**About this task**. Go line by line through the data below and count those that hold "zębów". Return only the number.

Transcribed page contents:
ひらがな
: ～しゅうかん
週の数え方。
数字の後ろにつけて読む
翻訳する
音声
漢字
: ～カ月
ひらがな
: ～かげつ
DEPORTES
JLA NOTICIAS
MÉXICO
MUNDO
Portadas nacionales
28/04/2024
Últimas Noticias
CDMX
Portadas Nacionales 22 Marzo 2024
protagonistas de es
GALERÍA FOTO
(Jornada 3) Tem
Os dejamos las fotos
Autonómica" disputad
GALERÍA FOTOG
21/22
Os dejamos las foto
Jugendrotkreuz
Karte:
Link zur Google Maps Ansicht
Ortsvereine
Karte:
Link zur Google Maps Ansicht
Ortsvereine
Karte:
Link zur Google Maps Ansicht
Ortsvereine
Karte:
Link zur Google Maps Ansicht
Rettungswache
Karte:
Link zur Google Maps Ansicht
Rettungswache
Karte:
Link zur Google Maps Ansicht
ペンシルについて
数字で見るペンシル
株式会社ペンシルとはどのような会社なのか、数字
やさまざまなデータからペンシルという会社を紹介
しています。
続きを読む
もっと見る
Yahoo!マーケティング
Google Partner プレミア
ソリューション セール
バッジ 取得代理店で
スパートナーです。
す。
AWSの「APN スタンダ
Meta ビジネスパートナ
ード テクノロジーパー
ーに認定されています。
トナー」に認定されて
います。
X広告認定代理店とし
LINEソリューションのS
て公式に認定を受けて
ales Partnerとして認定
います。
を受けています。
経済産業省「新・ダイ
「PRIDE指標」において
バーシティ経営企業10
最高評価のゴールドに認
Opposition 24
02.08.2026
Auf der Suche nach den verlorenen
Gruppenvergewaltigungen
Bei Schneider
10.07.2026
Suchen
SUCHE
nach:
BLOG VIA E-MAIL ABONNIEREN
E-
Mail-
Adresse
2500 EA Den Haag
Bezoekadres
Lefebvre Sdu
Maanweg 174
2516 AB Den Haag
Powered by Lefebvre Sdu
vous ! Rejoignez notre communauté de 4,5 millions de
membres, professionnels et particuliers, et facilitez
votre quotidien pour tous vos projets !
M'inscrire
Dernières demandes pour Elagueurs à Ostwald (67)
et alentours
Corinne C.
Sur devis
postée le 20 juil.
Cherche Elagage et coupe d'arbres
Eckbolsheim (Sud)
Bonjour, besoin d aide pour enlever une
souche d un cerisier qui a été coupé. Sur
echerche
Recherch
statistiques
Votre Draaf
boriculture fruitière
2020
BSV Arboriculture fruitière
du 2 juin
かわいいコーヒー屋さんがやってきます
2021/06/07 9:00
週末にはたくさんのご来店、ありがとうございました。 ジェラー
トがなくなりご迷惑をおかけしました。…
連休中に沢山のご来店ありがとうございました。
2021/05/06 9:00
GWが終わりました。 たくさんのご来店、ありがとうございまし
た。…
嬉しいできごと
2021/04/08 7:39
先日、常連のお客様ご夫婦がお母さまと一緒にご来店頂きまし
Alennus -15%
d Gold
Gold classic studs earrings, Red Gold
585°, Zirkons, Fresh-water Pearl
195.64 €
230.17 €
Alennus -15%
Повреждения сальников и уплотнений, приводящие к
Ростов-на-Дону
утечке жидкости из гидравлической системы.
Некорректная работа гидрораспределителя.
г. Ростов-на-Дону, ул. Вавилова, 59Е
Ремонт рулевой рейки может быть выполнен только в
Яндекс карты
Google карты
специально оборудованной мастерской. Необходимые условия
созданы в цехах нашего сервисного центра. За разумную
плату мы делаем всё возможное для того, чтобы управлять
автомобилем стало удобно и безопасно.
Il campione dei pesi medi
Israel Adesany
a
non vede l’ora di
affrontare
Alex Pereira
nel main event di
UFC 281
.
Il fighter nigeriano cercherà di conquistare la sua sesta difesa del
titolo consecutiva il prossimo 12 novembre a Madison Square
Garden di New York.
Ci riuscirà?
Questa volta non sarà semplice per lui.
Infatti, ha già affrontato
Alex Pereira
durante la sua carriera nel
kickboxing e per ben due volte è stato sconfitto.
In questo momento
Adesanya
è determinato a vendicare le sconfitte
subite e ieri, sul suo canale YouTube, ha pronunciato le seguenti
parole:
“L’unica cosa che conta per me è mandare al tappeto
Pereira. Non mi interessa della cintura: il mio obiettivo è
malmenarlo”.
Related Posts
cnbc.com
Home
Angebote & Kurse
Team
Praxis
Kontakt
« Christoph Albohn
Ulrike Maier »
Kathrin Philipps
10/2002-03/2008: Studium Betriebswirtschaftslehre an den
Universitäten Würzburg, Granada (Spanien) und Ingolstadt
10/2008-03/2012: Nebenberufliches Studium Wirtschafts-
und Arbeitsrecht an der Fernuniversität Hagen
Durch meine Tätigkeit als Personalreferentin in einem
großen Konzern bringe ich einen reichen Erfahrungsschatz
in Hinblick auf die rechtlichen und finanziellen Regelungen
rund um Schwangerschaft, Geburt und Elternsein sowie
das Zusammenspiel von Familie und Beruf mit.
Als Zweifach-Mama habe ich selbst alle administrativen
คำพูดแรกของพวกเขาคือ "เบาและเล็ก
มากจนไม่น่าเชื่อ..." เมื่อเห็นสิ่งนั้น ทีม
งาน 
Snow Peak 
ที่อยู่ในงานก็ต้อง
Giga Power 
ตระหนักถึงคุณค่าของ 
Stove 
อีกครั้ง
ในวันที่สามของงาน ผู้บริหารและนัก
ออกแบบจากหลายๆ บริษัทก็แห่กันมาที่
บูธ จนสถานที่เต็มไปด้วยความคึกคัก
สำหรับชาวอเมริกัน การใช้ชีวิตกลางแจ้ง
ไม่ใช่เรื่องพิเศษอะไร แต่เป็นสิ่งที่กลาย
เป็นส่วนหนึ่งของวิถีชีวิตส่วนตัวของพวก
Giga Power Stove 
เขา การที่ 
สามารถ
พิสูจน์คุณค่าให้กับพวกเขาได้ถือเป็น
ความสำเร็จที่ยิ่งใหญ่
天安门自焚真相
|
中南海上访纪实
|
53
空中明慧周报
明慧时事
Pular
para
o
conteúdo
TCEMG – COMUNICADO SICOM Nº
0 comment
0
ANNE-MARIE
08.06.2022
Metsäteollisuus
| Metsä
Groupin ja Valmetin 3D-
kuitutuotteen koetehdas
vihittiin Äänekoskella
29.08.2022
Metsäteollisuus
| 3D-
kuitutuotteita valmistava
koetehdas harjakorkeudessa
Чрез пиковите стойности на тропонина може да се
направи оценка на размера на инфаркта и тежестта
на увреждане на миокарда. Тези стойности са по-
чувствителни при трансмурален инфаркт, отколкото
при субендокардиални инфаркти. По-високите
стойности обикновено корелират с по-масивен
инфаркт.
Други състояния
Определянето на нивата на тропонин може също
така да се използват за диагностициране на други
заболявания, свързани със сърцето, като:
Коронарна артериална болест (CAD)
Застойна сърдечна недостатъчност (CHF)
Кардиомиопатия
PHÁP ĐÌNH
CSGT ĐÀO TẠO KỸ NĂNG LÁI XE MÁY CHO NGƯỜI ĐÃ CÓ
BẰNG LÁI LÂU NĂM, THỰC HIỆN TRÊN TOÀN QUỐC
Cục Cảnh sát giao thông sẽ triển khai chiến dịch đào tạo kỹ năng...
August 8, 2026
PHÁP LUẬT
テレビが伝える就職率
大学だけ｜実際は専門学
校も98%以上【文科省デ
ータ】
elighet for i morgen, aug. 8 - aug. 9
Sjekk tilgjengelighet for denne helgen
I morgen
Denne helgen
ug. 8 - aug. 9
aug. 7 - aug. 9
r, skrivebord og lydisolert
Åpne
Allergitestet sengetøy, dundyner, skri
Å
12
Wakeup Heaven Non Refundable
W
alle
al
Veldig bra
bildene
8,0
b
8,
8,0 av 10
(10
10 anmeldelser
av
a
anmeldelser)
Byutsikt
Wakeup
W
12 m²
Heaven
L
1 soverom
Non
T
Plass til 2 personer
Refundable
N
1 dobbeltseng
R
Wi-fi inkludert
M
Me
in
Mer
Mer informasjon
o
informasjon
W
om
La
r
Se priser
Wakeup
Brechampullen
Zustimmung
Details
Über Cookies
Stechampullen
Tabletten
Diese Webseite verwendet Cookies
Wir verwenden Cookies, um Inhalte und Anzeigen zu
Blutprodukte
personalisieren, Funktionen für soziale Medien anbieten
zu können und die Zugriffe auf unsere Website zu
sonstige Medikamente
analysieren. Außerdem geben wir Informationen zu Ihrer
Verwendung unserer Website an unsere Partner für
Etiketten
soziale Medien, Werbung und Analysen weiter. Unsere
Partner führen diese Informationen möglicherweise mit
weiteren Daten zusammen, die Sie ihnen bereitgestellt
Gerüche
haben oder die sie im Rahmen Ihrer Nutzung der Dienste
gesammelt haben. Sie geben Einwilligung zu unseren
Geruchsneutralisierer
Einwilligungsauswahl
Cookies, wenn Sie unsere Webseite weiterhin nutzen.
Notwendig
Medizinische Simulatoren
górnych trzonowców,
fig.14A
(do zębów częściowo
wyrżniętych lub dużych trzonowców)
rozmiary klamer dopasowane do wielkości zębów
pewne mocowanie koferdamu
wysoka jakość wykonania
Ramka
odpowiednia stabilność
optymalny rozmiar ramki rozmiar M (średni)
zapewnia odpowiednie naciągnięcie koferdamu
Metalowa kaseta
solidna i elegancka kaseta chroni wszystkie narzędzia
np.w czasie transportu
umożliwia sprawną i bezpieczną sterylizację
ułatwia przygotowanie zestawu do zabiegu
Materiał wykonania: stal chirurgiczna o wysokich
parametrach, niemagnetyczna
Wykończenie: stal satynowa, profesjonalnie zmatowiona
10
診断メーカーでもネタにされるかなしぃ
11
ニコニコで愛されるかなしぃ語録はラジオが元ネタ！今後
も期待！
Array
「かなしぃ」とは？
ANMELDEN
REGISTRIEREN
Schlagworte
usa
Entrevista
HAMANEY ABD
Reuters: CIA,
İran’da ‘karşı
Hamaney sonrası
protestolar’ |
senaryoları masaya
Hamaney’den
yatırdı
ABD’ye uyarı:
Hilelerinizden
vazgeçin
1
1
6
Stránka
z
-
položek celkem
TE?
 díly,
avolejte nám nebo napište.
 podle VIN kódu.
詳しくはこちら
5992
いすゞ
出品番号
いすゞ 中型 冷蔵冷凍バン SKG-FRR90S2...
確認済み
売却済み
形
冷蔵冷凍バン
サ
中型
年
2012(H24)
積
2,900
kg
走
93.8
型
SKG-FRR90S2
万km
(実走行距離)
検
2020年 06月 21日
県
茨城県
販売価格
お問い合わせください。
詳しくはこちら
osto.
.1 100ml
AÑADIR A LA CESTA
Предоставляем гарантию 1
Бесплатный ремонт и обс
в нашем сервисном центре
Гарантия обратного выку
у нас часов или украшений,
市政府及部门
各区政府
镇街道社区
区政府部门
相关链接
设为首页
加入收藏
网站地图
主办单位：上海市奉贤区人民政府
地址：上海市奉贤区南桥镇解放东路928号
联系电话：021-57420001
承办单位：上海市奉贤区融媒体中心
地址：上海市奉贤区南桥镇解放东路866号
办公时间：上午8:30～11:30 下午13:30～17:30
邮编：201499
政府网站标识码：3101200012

**Answer to the exercise**. 2